Mercadet enregistra la donnée et revint à la photo de la classe de terminale.
— Et votre sauteur, c’est lui, dit Josselin en désignant un long jeune homme mince et blond qui dépassait en taille tous ses condisciples. Nous, on l’appelait « l’Acrobate ». Dans la bande de Robic, ce doit être celui qu’ils surnomment « le Joueur ». En athlétisme, rien ne lui semblait impossible, la corde, les sauts périlleux sur poutre, les acrobaties, la course bien sûr. Et pourtant, il n’était pas baraqué, mais il avait le don de se servir de son corps comme d’un élastique. Je vois qu’il ne l’a pas perdu. C’était un type très sympathique d’ailleurs, on s’imaginait qu’il ferait du cirque plus tard. Je comprends mal comment il a pu se retrouver embringué dans une bande de criminels. Il s’appelle Laurent Verdurin.
— C’est toi, Josselin ? appela le Joueur depuis le porche.
— Tu m’as reconnu aussi ? demanda Josselin en le rejoignant.
— Avec ta gueule, ce serait difficile de faire autrement. Je t’aimais bien aussi. T’as raison, j’ai fait du cirque pendant longtemps, acrobaties, contorsionnisme, trapèze, funambulisme, jonglage, saut, c’était ma voie. Je gardais un très mauvais souvenir du troupeau de brutes qui pourrissait la classe. Tu te souviens de ce qu’ils avaient fait au chien ?

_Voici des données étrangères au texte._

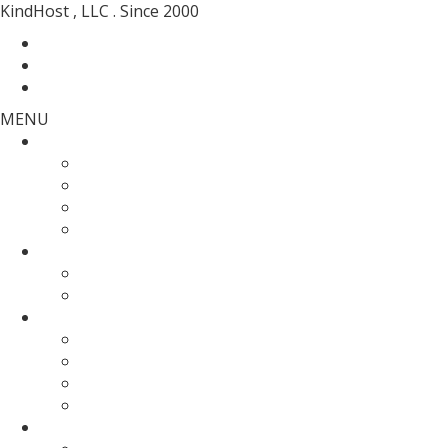
KindHost , LLC . Since 2000
Contact
Messenger
Login
MENU
Web Hosting
SSD Web Hosting
Wordpress Hosting
SSD Reseller Hosting
Master Reseller Hosting
Domain Name
domain registration
Transfer Your Domain
Web Servers
Fully Managed VPS
KVM SSD VPS
Fully Managed Dedicated Server
Un-Managed Dedicated server
More Services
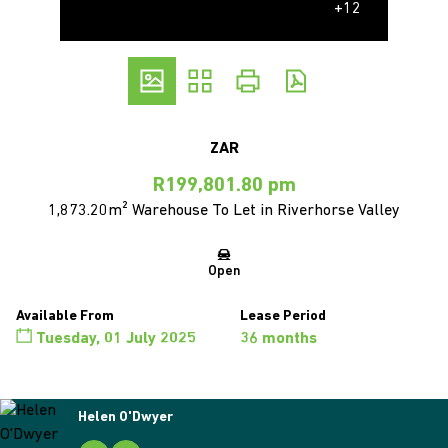
+12
ZAR
R199,801.80 pm
1,873.20m² Warehouse To Let in Riverhorse Valley
Open
Available From
Lease Period
Tuesday, 01 July 2025
36 months
Helen O'Dwyer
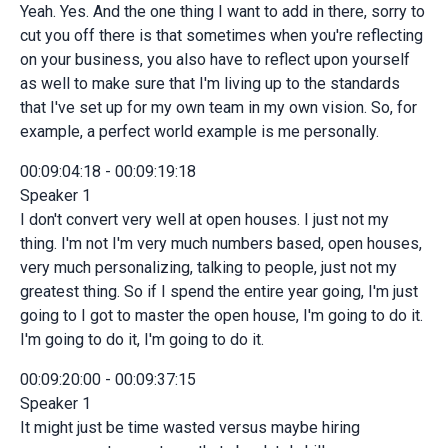
Yeah. Yes. And the one thing I want to add in there, sorry to
cut you off there is that sometimes when you're reflecting
on your business, you also have to reflect upon yourself
as well to make sure that I'm living up to the standards
that I've set up for my own team in my own vision. So, for
example, a perfect world example is me personally.
00:09:04:18 - 00:09:19:18
Speaker 1
I don't convert very well at open houses. I just not my
thing. I'm not I'm very much numbers based, open houses,
very much personalizing, talking to people, just not my
greatest thing. So if I spend the entire year going, I'm just
going to I got to master the open house, I'm going to do it.
I'm going to do it, I'm going to do it.
00:09:20:00 - 00:09:37:15
Speaker 1
It might just be time wasted versus maybe hiring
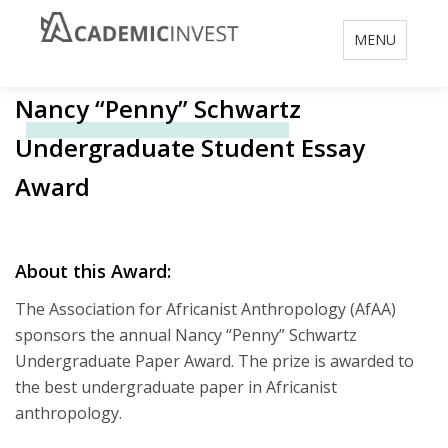
Toggle
MENU
navigation
Nancy “Penny” Schwartz
Undergraduate Student Essay
Award
About this Award:
The Association for Africanist Anthropology (AfAA)
sponsors the annual Nancy “Penny” Schwartz
Undergraduate Paper Award. The prize is awarded to
the best undergraduate paper in Africanist
anthropology.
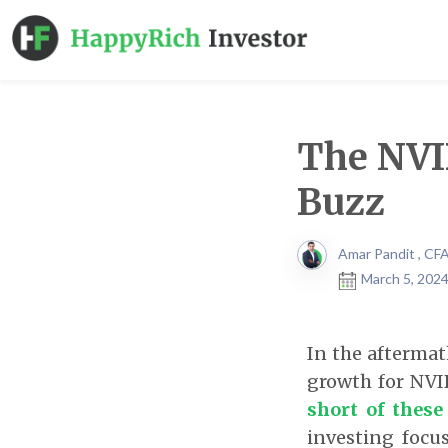
The NVID
Buzz
Amar Pandit , CF
March 5, 2024
In the aftermat
growth for NVI
short of these
investing focu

— Tu penses que je m’en souviens.
— Abominable. Et je me suis retrouvé coincé avec eux. Parce qu’une fois que tu y es, tu es coincé. Tu t’en vas, t’es mort.
— Mais pourquoi, la première fois ?
— Pourquoi ? C’était un soir après une troisième représentation à Montpellier. Un type m’attendait à la sortie et m’a demandé si ça m’intéresserait de toucher un bon paquet. Et comment ? Simple pour moi, a-t-il dit, je n’avais qu’à escalader une façade sur trois étages, entrer dans une pièce, redescendre et venir leur ouvrir la porte du bas. C’est tout. Un cambriolage, évidemment. J’ai refusé net. Et lui a sorti une arme en me disant : « Tu le fais, t’as compris ? », et m’a conduit à sa voiture. À partir de là, j’étais foutu. Ils m’ont embarqué à Sète – à deux pas de Montpellier, c’est comme ça qu’ils m’avaient repéré – et m’ont fait bosser là-bas. Quand ils ont filé à Los Angeles, j’ai eu enfin l’espoir de ne jamais les revoir. Mais Robic a dû avoir des ennuis et il y a quatorze ans, ils sont tous revenus dans le coin. Robic m’a retrouvé en moins de deux. C’était facile, je n’ai jamais changé de nom. Je donnais des cours de cirque au Mans. Et là non plus, il ne m’a pas laissé le choix. J’ai dû reprendre le harnais.
— Tu as tué ? demanda Adamsberg qui avait suivi la conversation depuis l’auberge.
— Jamais. J’ai toujours réussi à éviter qu’on me colle ce genre de mission, sauf hier et ce soir. Je savais accomplir des tours de force dont les autres étaient incapables, et c’est pourquoi Robic avait besoin de moi. En ce qui vous concerne, commissaire, ils ont choisi le Prestidigitateur pour la première attaque, car c’est un des meilleurs aux armes. Et vous l’avez coffré. Ensuite, avec l’arrivée des gardes du corps, il n’y avait pas d’autre solution que d’escalader le hêtre pour vous atteindre. Et pour mon malheur, moi seul pouvais le faire. Quand j’ai vu ce soir que grâce à la tortue, l’attaque mortelle serait impossible, j’ai été soulagé d’un poids immense. La chance était avec moi. Jusqu’à ce que votre mémorable lieutenant réussisse je ne sais comment à me rattraper. Mais c’est une chance aussi. Parce que c’est fini pour moi. Et que je préfère être en taule que d’être l’otage de Robic.
— Sans meurtre, et avec une participation sous contrainte, tu t’en tireras avec pas grand-chose, lui dit Adamsberg. Je témoignerai en ta faveur. Pardonne mon indiscrétion, mais dès que j’ai compris de quoi vous parliez, je t’ai enregistré. Ce sera une lourde pièce au dossier pour ta défense. Aveux naturels et spontanés, libération conditionnelle.
Le Joueur lui jeta un regard d’espoir.